Increased temperatures in North America and Europe appear to be taking their toll on bumblebee populations there. According to a study published last week (July 10) in Science, the geographical range of bumblebees in Europe and North America has shrunk by as much as 300 kilometers (186.4 miles) in the past four decades.
“These species are at serious and immediate risk, for rapid human induced climate change,” study coauthor Jeremy Kerr, a biologist at the University of Ottawa, told BBC News.

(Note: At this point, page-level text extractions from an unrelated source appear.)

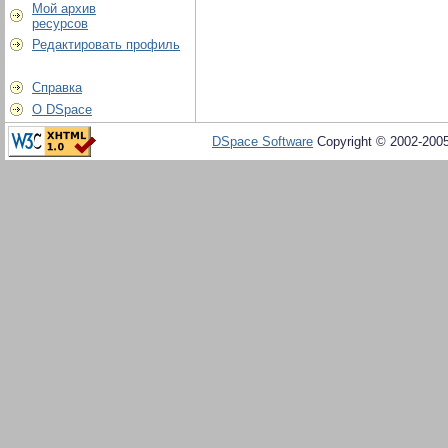
Мой архив
ресурсов
Редактировать профиль
Справка
О DSpace
DSpace Software
Copyright © 2002-200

Kerr and his colleagues analyzed more than 420,000 reports of bumblebee sightings, covering 67 species, recorded between 1901 and 2010 to chart the insects’ movements and determine how they responded to changing climates. Using statistical modeling, the group found that thermal shifts could account for the bumblebee’s northern creep, independent of pesticides or land cover.
Although they have been retreating from the southernmost edges of their habitats, the study indicates that bumblebees are not expanding their northern boundaries, which many other insects have done to adapt to warmer temperatures. “We don’t yet understand why the bees are not responding the way other organisms are,” study coauthor Leif Richardson, an ecologist at the University of Vermont, told Scientific American.
Lawrence Harder, an ecologist at the University of Calgary told NPR’s The Salt that it is possible the bumblebees are restricted from expanding their northern boundary because of the types of vegetation available.
“What we need now are vigorous experiments to see what it is about changing climate that is really affecting the bees,” said Richardson.